Sunday, May 29, 2005

Peace Through Strength

“I teach self-reliance, the world’s most subversive practice. I teach people how to grow their own food, which is shockingly subversive. Yes, it’s seditious. But it’s peaceful sedition.”
- Bill Mollison

We sell veggies. In the regular sort of capitalistic mindset, it would seem counterproductive to encourage others to also sell veggies. Except that, truthfully, if lots of people aren't growing things, then lots of people aren't eating them, and the more people who are eating them, the more stable your market is. Not a fad.

For awhile I sold bread & veggies through a local farmer's market. Someone else sold what I call junk food there, cakes and cookies and quick breads mostly. It was fine with me that she sold that stuff, just because I wasn't buying it, it was no skin off my back. Besides, freshly ground whole wheat naturally fermented hearth baked sourdough bread is not everyone's cup of tea. In other words, most likely, our customer base was not the same.

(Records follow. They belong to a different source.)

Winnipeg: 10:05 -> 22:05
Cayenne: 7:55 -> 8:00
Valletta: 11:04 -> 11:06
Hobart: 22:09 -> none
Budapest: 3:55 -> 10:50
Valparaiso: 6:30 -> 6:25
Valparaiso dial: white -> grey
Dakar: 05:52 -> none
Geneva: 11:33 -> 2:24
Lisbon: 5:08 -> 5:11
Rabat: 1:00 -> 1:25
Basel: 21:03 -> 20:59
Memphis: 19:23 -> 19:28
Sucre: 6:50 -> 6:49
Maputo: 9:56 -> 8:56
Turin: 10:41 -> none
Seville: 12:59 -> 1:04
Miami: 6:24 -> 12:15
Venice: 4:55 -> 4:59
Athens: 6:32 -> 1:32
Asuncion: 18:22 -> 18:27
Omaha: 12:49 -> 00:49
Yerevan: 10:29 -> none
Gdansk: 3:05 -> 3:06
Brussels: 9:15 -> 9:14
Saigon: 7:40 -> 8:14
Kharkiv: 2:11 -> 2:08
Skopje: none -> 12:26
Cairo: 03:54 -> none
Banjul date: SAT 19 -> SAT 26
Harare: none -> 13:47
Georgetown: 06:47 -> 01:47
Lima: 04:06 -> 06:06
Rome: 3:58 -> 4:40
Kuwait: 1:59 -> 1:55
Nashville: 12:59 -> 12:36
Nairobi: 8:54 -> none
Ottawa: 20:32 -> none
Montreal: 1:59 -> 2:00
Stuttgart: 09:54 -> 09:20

Still, my convictions were tested when another woman came and wanted to sell freshly ground whole wheat yeast risen bread. I encouraged her, even though her customer base was the same as mine. Why? Because the more people eat whole grains, the healthier the world is. It is the bigger picture, not the short-term profit.

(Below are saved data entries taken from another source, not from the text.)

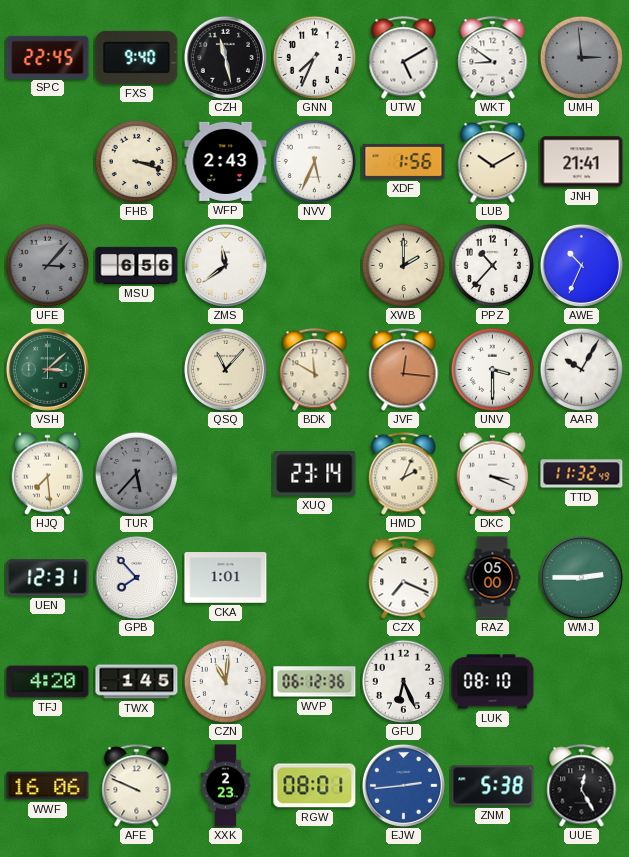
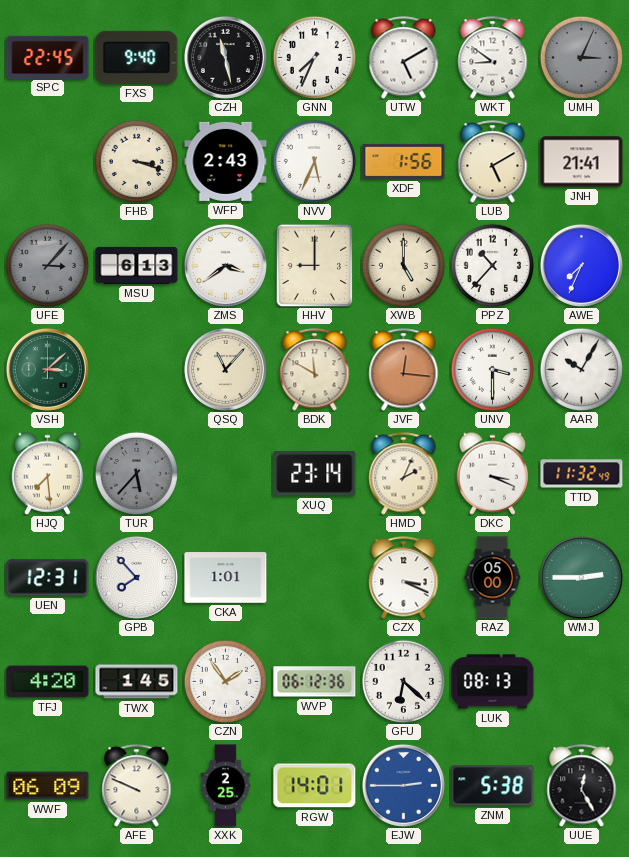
UMH: 2:59 -> 3:04
LUB: 10:10 -> 5:10
MSU: 6:56 -> 6:13
ZMS: 11:39 -> 3:39
HHV: none -> 9:00
XWB: 2:00 -> 5:00
AWE: 10:34 -> 7:34
CZX: 7:19 -> 3:19
CZN: 11:01 -> 1:54
GFU: 6:26 -> 6:22
LUK: 08:10 -> 08:13
WWF: 16:06 -> 06:09
XXK: 2:23 -> 2:25
RGW: 08:01 -> 14:01
EJW: 2:44 -> 2:45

But ironically, it is the short-term profit too, it is just counter-intuitive. The more people who get used to eating a mild, sweet whole grain bread, the more their tastes are opened up to be willing to taste a wildly radical whole grain sourdough. Besides, everyone needs variety -- there is room in the world for more than one bread baker.

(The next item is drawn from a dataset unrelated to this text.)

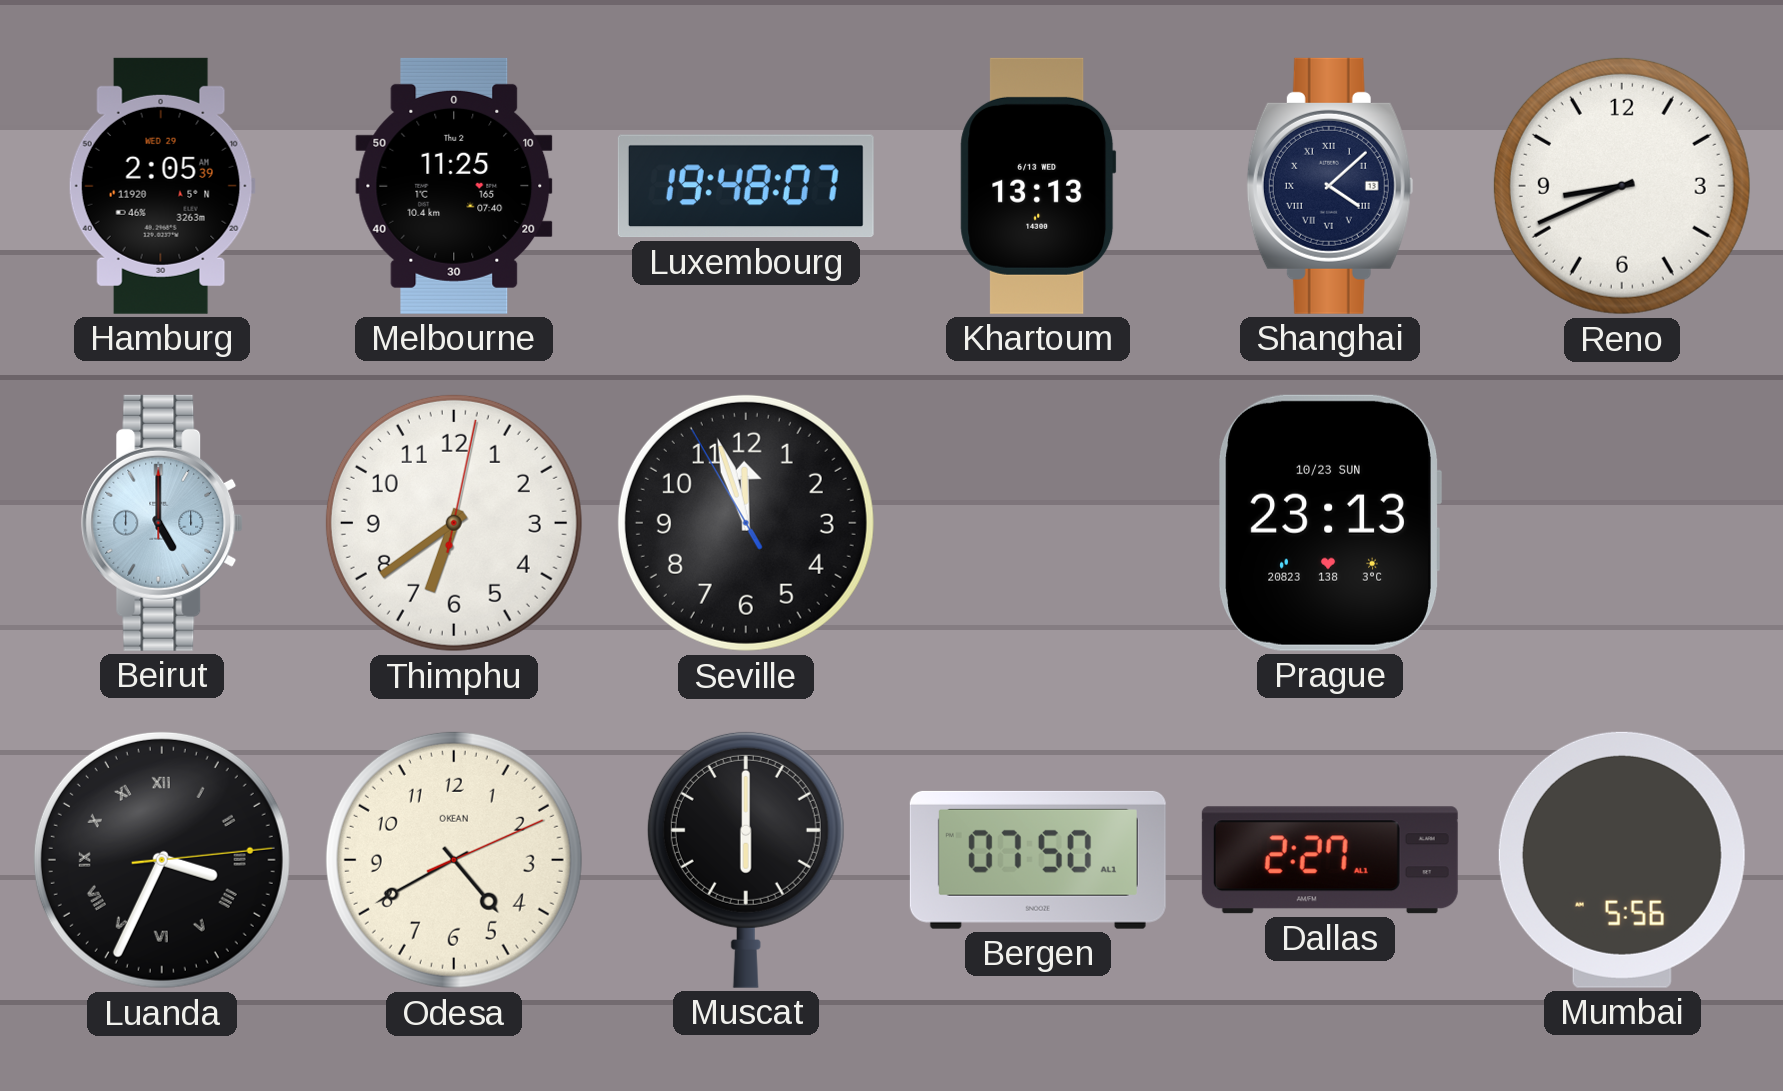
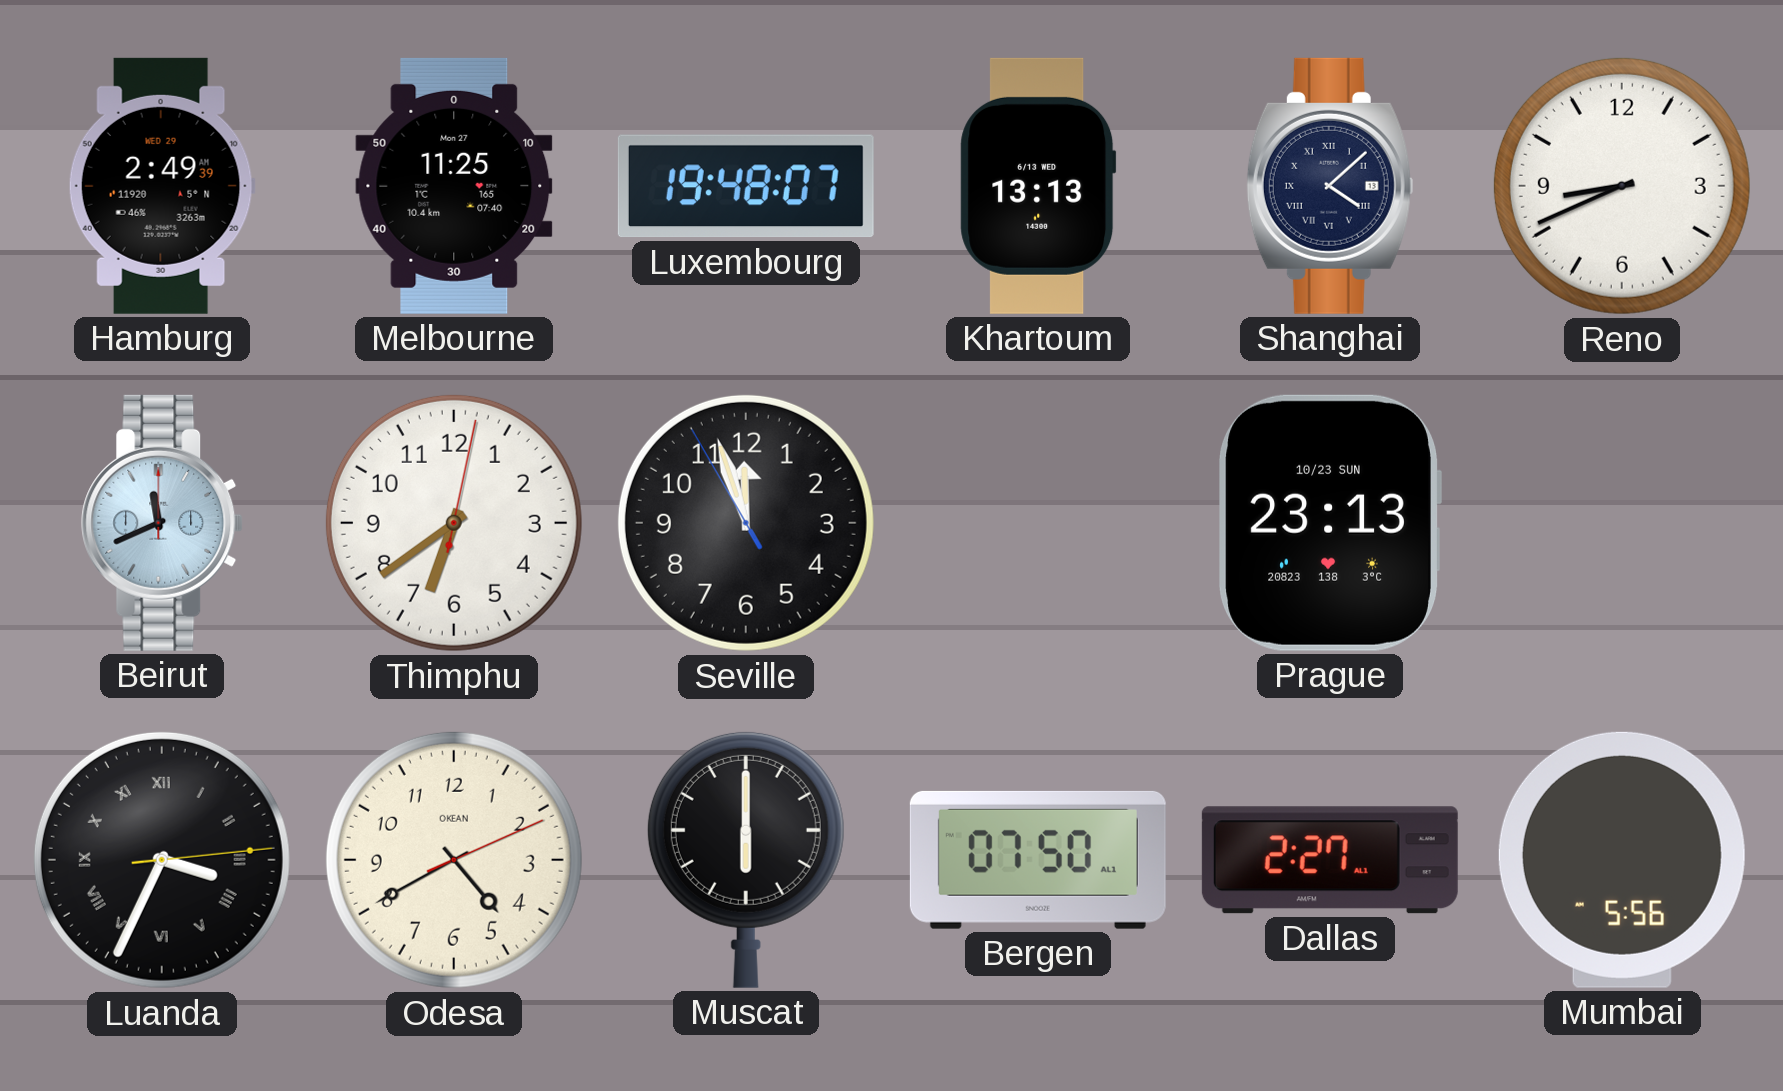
Hamburg: 2:05 -> 2:49
Melbourne date: Thu 2 -> Mon 27
Beirut: 5:00 -> 11:41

In the end we decided that that method of marketing wasn't the best for us -- it forced too many days off the farm, too much gambling (on what people would want to buy in what quantities and what the weather would be like), and really encouraged specialization. Our whole schtick is that we are growing for ourselves and selling the excess only. We don't grow a crop just for sale, much less a whole field of corn plus a whole field of cabbages like one farmer did just so he could sell them for less than WM.

Still, I love to see others gardening. I'm thrilled to help people learn how to make their own cheese or put up their own pickles. I can do something else besides sell a few vegetables if everyone has enough, that is fine.

That is more than fine: That is strength for the world.

1 comment:

Dan Trabue said...

How cool. Peaceful, seditious capitalism. And it works, to boot. Who could ask for anything more?